Taking Macrolide Antibiotics During Pregnancy Increases Child's Risk for Epilepsy or Cerebral PalsyApr 2, 2015
A research study published online recently in PLOS One reports a slightly increased risk of epilepsy or cerebral palsy for children whose mothers take macrolide antibiotics during pregnancy.
The study, from the University College London Institute of Child Health (ICH) follows examined evidence of harm associated with prenatal antibiotics provided by a single large trial (n > 4,000) of prophylactic antibiotics for women in preterm labor. The authors analyzed a cohort of 195,909 women to determine the risk of cerebral palsy or epilepsy in children whose mothers were prescribed antibiotics during pregnancy, Pharmaceutical Journal reports.
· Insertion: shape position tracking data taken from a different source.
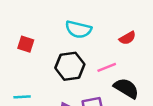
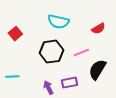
red square: (26, 44) -> (15, 34), turned 32
black semicircle: (126, 88) -> (97, 70), turned -90

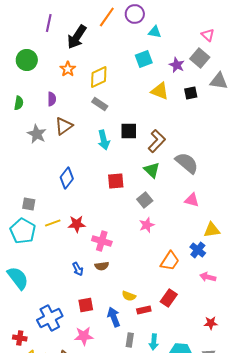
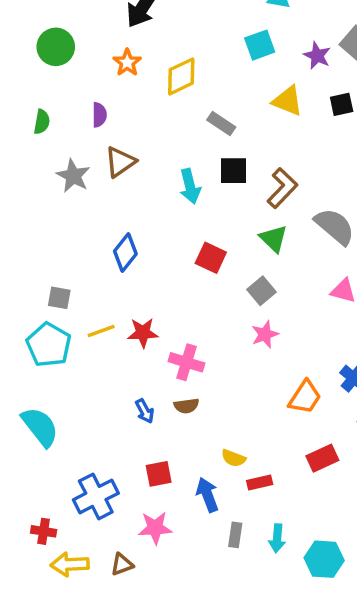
gray rectangle: (100, 104) -> (221, 124), moved
red square: (116, 181) -> (211, 258), turned 30
red rectangle: (169, 298) -> (322, 458), moved, turned 30

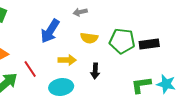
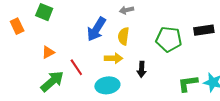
yellow semicircle: (89, 38) -> (124, 36), moved, turned 90
black rectangle: (149, 44) -> (204, 30), moved

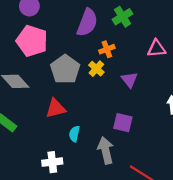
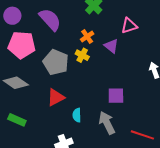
purple semicircle: (87, 23) -> (50, 20), moved, turned -50
purple triangle: (130, 80) -> (111, 46), moved

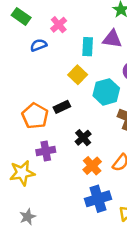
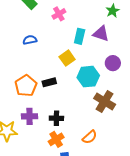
blue semicircle: (39, 45) -> (30, 40), moved
black cross: (83, 138) -> (56, 118), moved, turned 32
orange cross: (92, 166) -> (56, 139), moved

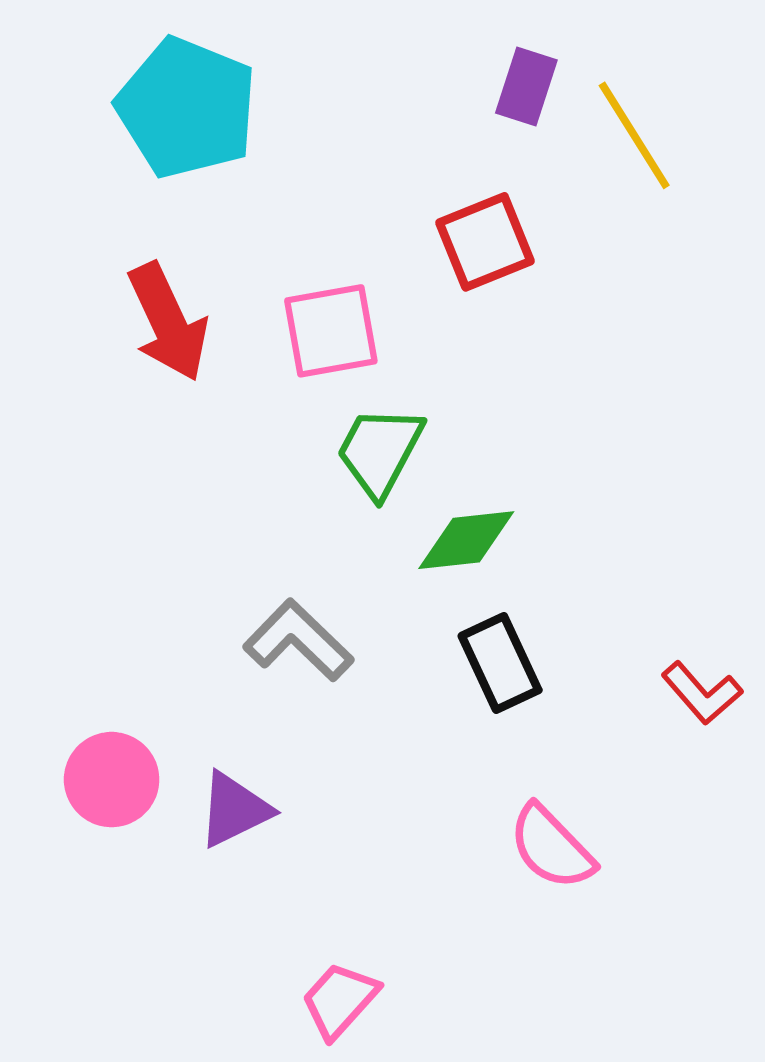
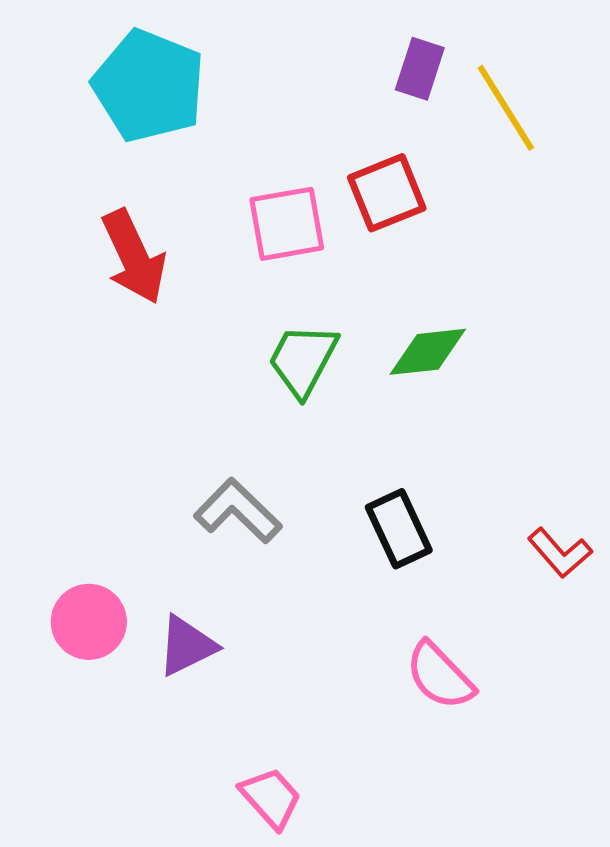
pink square: (331, 331) -> (287, 224), moved
green diamond: (466, 540) -> (428, 352), moved
pink trapezoid: (340, 1000) -> (271, 798), turned 96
Ruth Gilbert, professor of clinical epidemiology at ICH, led the study. Gilbert says the study’s findings add weight to concerns over this class of antibiotics, which includes Erythromycin, azithromycin, and clarithromycin. But she also notes that patients could face significant harm from an infection and this could be more significant than the risk posed by antibiotics. Gilbert says, “we need to consider whether we should recommend alternatives,” according to Pharmaceutical Journal.
The researchers found a slightly increased risk of cerebral palsy or epilepsy in the children of mothers who took macrolides compared with those who took penicillin. The incidence of cerebral palsy or epilepsy in children whose mothers took macrolides was 254.6 per 100,000 child-years-at-risk, as compared with 143.6 in children whose mothers took penicillin, Pharmaceutical Journal reports. The children were followed from birth to a median of 3.6 years.
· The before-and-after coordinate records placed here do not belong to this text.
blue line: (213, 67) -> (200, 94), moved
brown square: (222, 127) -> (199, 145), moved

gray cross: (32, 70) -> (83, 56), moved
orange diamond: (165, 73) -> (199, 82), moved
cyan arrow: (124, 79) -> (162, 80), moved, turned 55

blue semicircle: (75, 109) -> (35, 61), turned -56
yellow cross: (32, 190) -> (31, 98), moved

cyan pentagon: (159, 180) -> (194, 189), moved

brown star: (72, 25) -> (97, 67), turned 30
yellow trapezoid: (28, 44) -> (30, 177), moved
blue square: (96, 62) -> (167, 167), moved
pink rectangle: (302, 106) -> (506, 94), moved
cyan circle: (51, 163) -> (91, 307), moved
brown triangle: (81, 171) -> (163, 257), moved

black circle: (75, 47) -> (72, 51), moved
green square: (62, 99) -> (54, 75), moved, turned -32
The director of vigilance and risk management of medicines for the UK’s Medicines and Healthcare products Regulatory Agency (MHRA), urged caution in considering the study’s findings. “The suggestion of a risk with the use of macrolide antibiotics during pregnancy should be treated with great caution,” June Raine says. The conclusion lacks information on the type and seriousness of the infection. Raine said independent experts confirmed for the MHRA that “the study is insufficient to suggest that use of macrolides in pregnancy is associated with a particular risk.”
Gilbert says the study’s findings should be viewed in context. “There is now a large body of evidence of adverse effects of macrolides in different populations, during pregnancy and in adults,” according to Gilbert. “There are three very large database studies in adults showing an association between macrolides and cardiac deaths and cardiac events.” Though it is a “very rare, low risk,” it is still a risk.
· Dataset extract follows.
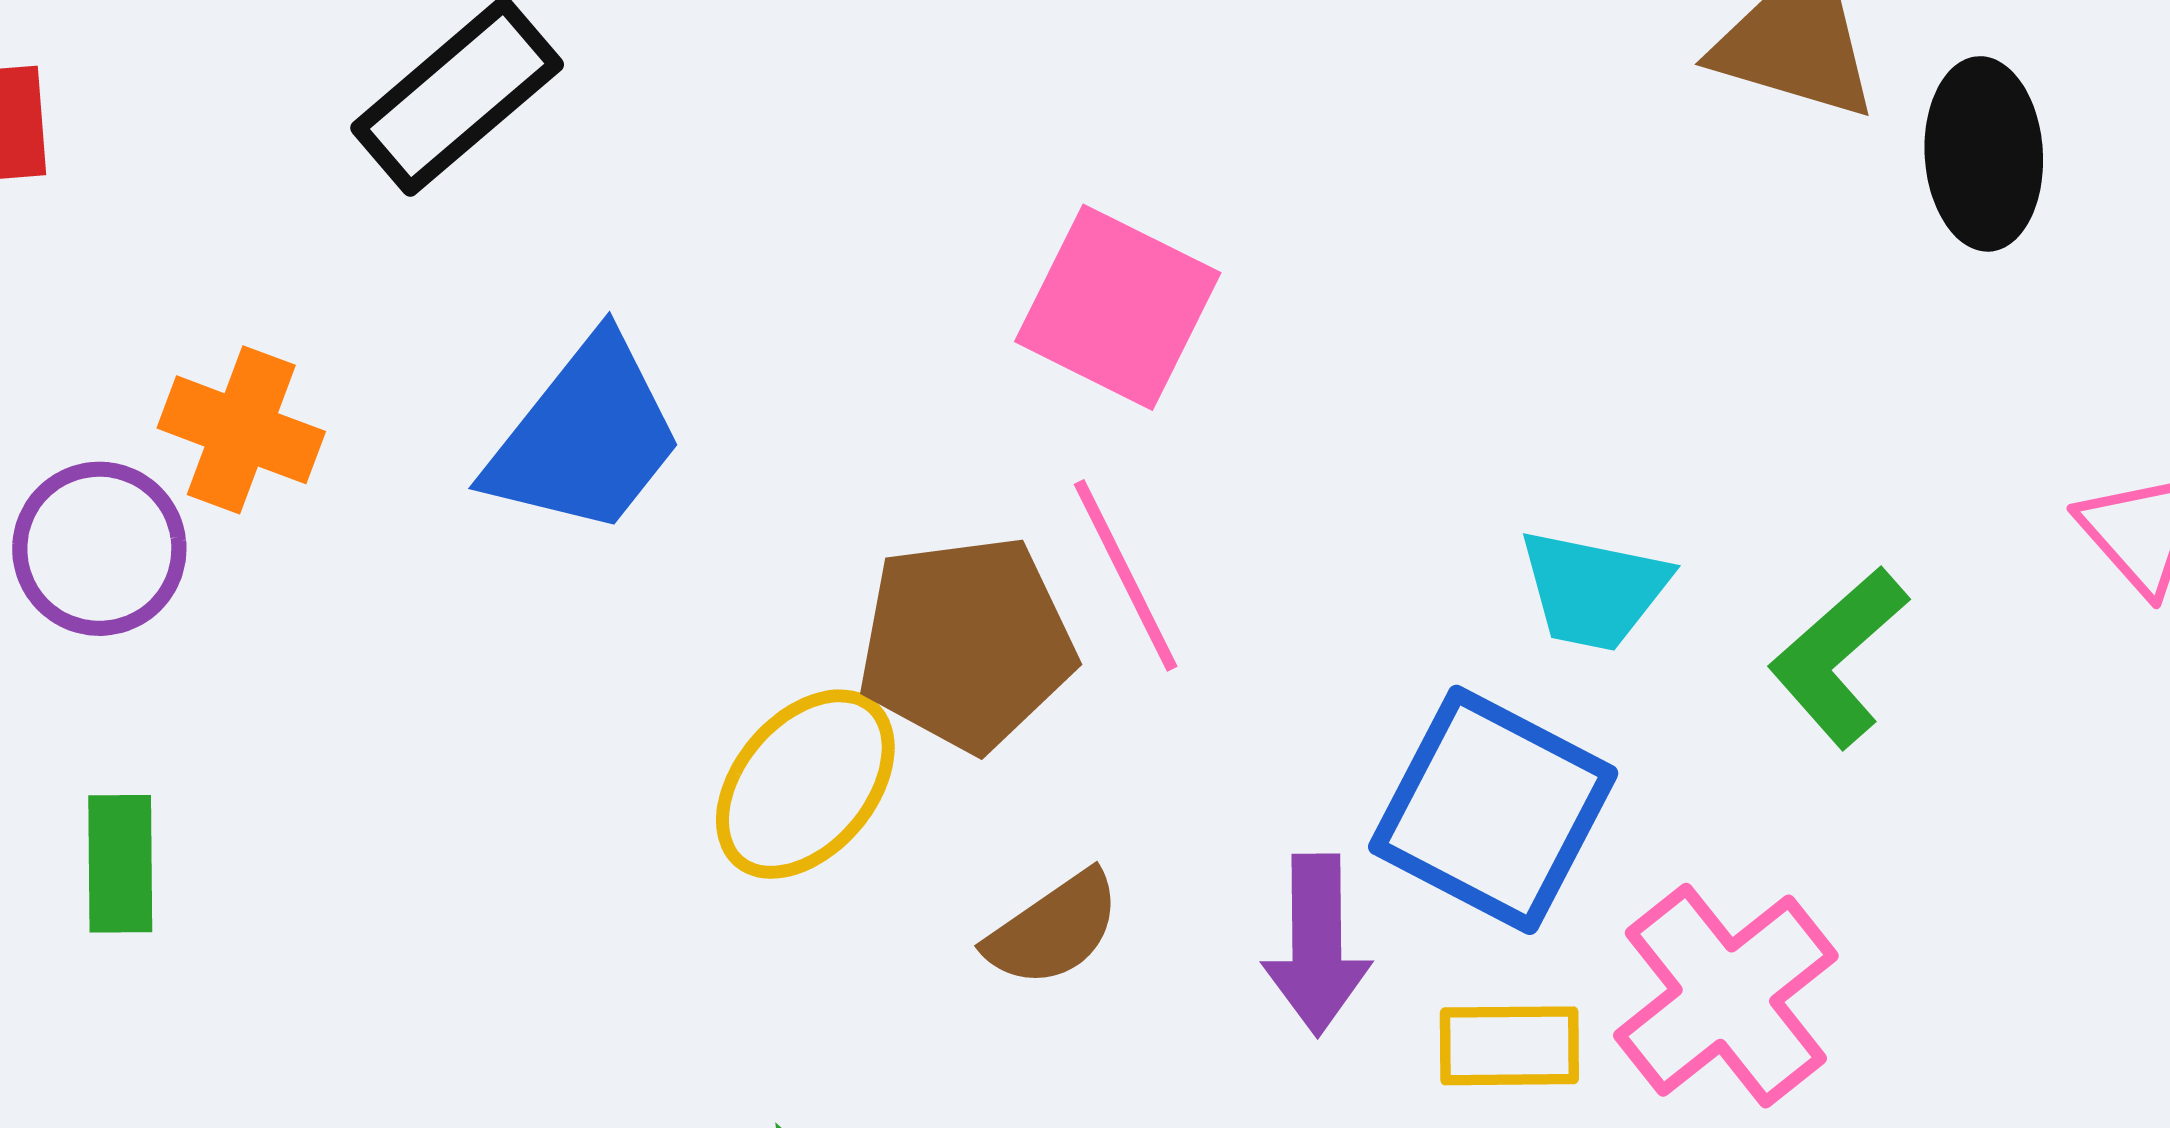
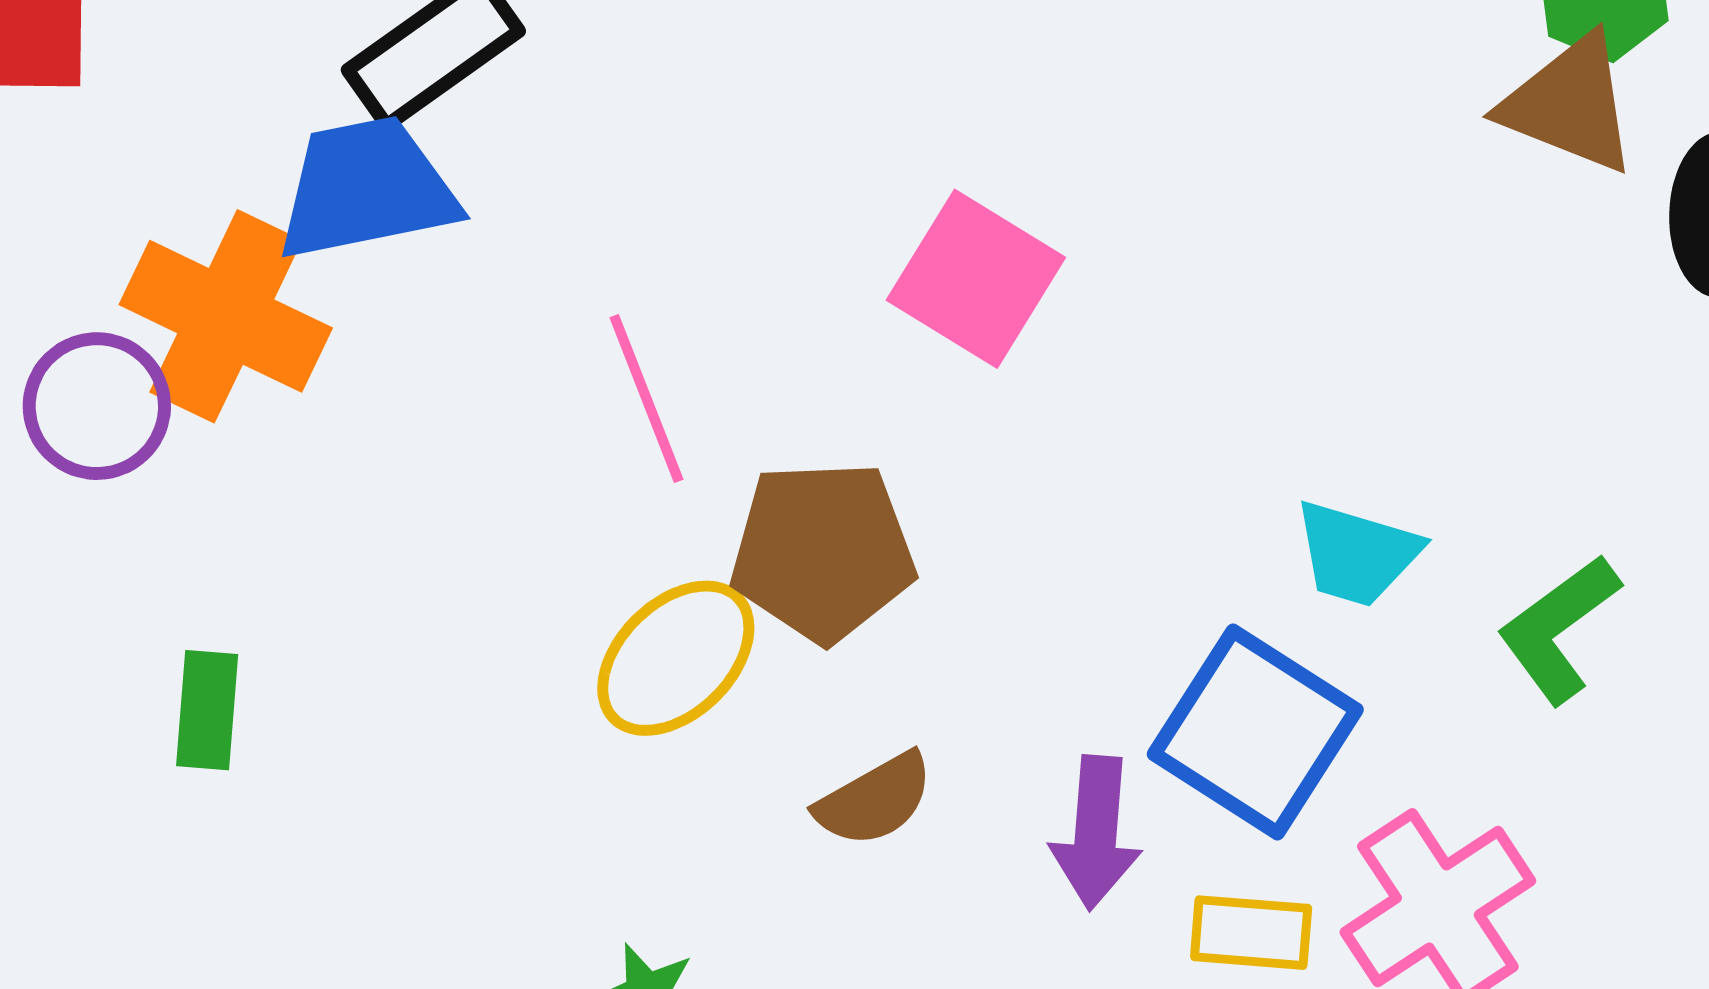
orange cross: (241, 430) -> (226, 316), size x1.5
blue trapezoid: (585, 437) -> (366, 189), moved, turned -145
pink line: (1126, 575) -> (646, 398), moved
green rectangle: (120, 864) -> (207, 710), moved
Gilbert says there is an “accumulation of signals” that needs to be considered by regulators, including a 2005 Swedish study that reported a link between erythromycin use by pregnant women and cardiovascular malformations in infants. Based on these findings, several Scandinavian countries recommended against prescribing the drug to pregnant women, according to Pharmaceutical Journal. Gilbert says the question is whether the evidence is strong enough for patients to be cautioned, particularly since there are alternative treatments.